Taylor Swift scored a 10 out of 10 to become the first artist in history to claim the Top 10 slots on the Billboard Hot 100 chart in the US, with tracks from her latest album, Midnights.
Billboard reported on Monday that Swift has surpassed Drake, who had held the previous record with nine of the Top 10 songs for a week in September 2021.
“10 out of 10 of the Hot 100??? On my 10th album??? I AM IN SHAMBLES,” the 32-year-old pop star tweeted.
The new album came out on 21 October with both a 13-track standard release and a deluxe version with seven bonus tracks. It has had one of the biggest album launches in nearly seven years. Billboard also reported that Swift now ties with Barbra Streisand for the female artist with the most No 1 albums.
The No 1 spot on the Billboard chart belongs to Anti-Hero, whose lyrics “It’s me/hi/I’m the problem/It’s me” have quickly become a TikTok trend. The other Top 10 songs include Lavender Haze, Maroon, Snow on the Beach, Midnight Rain, Bejeweled and Question … ?
Swift has set a number of new records with Midnights: it had the biggest first week of sales of any album this year, almost doubling the numbers of the previous title-holder, Harry’s House, the third solo album by Harry Styles. Midnights also had the highest first-week streams of the year: 72.5m, again beating Styles’ figures of 53.9m.
On the day of its release, Midnights broke global Spotify records for the most streams of a single album in one day.
Swift has also overtaken Madonna to set a new all-time UK chart record for the fastest succession of nine UK No 1 albums of any female artist – although Madonna still has the record for the most UK No 1 albums of any solo female artist, with 12 overall.
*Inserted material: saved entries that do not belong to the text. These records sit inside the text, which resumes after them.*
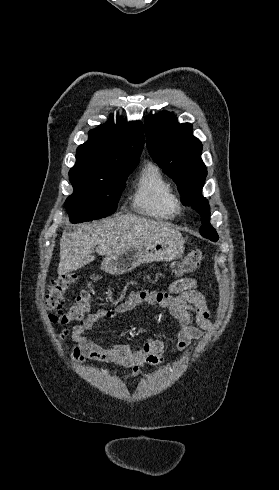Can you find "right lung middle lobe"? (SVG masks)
Listing matches in <instances>:
<instances>
[{
  "instance_id": "obj_1",
  "label": "right lung middle lobe",
  "mask_w": 279,
  "mask_h": 490,
  "mask_svg": "<svg viewBox=\"0 0 279 490\" xmlns=\"http://www.w3.org/2000/svg\"><path fill=\"white\" fill-rule=\"evenodd\" d=\"M136 166L123 167L104 176L86 173L69 174L74 193L65 202L71 223L100 219L113 214L127 175Z\"/></svg>"
}]
</instances>
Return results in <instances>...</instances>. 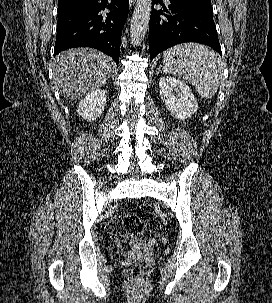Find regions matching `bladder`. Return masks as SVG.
Masks as SVG:
<instances>
[{
  "label": "bladder",
  "mask_w": 272,
  "mask_h": 303,
  "mask_svg": "<svg viewBox=\"0 0 272 303\" xmlns=\"http://www.w3.org/2000/svg\"><path fill=\"white\" fill-rule=\"evenodd\" d=\"M124 251H125V248H124V247H120V248L117 249V252H118V253H122V252H124Z\"/></svg>",
  "instance_id": "obj_1"
}]
</instances>
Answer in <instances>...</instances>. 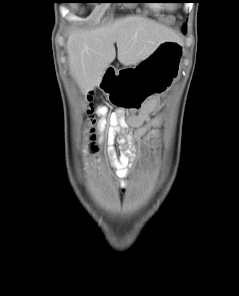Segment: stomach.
<instances>
[{
    "label": "stomach",
    "mask_w": 239,
    "mask_h": 296,
    "mask_svg": "<svg viewBox=\"0 0 239 296\" xmlns=\"http://www.w3.org/2000/svg\"><path fill=\"white\" fill-rule=\"evenodd\" d=\"M183 54L179 41L168 40L160 43L147 58L133 69H119L115 84H152L155 85H100V90L109 94V101L123 111H140L146 98L153 94H164L171 90L169 85L177 75Z\"/></svg>",
    "instance_id": "0dacf381"
}]
</instances>
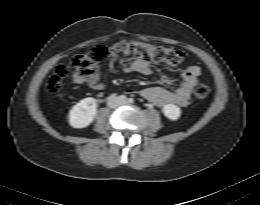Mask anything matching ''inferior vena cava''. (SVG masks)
I'll return each instance as SVG.
<instances>
[{"mask_svg": "<svg viewBox=\"0 0 260 205\" xmlns=\"http://www.w3.org/2000/svg\"><path fill=\"white\" fill-rule=\"evenodd\" d=\"M121 104V101L119 100L118 97H111L108 101V106L110 108H115Z\"/></svg>", "mask_w": 260, "mask_h": 205, "instance_id": "1", "label": "inferior vena cava"}]
</instances>
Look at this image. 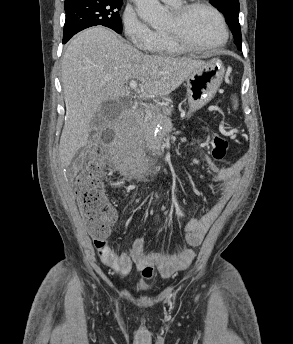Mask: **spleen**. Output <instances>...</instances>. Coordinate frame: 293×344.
<instances>
[{
  "label": "spleen",
  "mask_w": 293,
  "mask_h": 344,
  "mask_svg": "<svg viewBox=\"0 0 293 344\" xmlns=\"http://www.w3.org/2000/svg\"><path fill=\"white\" fill-rule=\"evenodd\" d=\"M237 107V100H234V108L236 109Z\"/></svg>",
  "instance_id": "spleen-1"
}]
</instances>
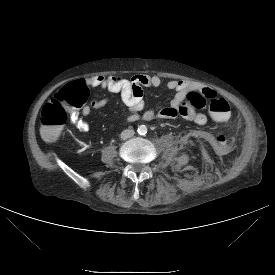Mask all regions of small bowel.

Swift is now second in that list, pushing Kylie Minogue into third place.
But despite her success in the UK she won’t be able to replicate her domination of the Billboard Hot 100: after 16 of the 17 songs on Ed Sheeran’s 2017 album, ÷, charted in the Top 20, rules were introduced that mean that only the three most popular songs of any album are now eligible for the UK’s singles chart.